Cosette cradled the doll on her arm, smiling down at her. She had a doll of her own at home and a tiny lead sword, both of whom she loved dearly. She thought they would both get on well with the newcomer, who carried herself with an arresting air of both wildness and high fashion.

Cosette looked up at the old man. "Come back with me."

His face changed, not dangerously, but warily. "Oh?"

"Yes," she said. "You will meet _maman_ and everyone, and we shall have tea and cake."

"I don't think that would be wise. I'm best where I am."

"Yes," Cosette said. "I like where you are, too. But you haven't any cake, and we have.
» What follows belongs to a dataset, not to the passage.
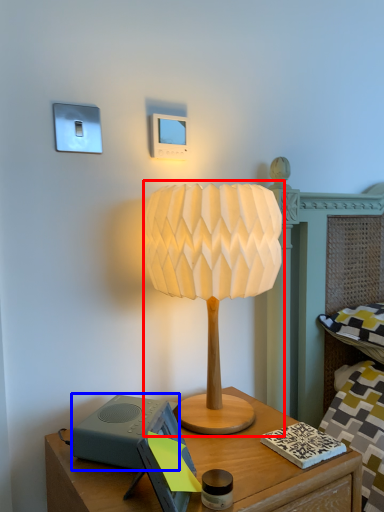 Question: Which object appears closest to the camera in this image, lamp (highlighted by a red box) or speaker (highlighted by a blue box)?

Choices:
 (A) lamp
 (B) speaker

Answer: (A)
So you shall come over, and meet my mother and Marius, and Monsieur Bahorel who is visiting, and Éponine and Azelma and Gavroche, and Monsieur Pontmercy, whose house it is, and Monsieur Mabeuf, who sometimes comes to visit, and--"

"I'm afraid I can't come for tea today."

"We will be back tomorrow."

"Nor tomorrow."

"Then it is settled," Cosette said. "You will come the day after tomorrow, and I shall visit you over the fence until then, so you will not forget you are welcome. I shall tell _maman_ to make sure there is extra cake for you. You must come, for Marius thinks you are a ghost, and I must prove to him you are nothing of the kind. He acts brave, but I think he is really very frightened. Please, do come."

There was a long pause. The bees and dragonflies hummed, and the dappled shadows flickered over them in the slight breeze.

At last, the old man smiled.

"Very well," he said. "I will come to tea."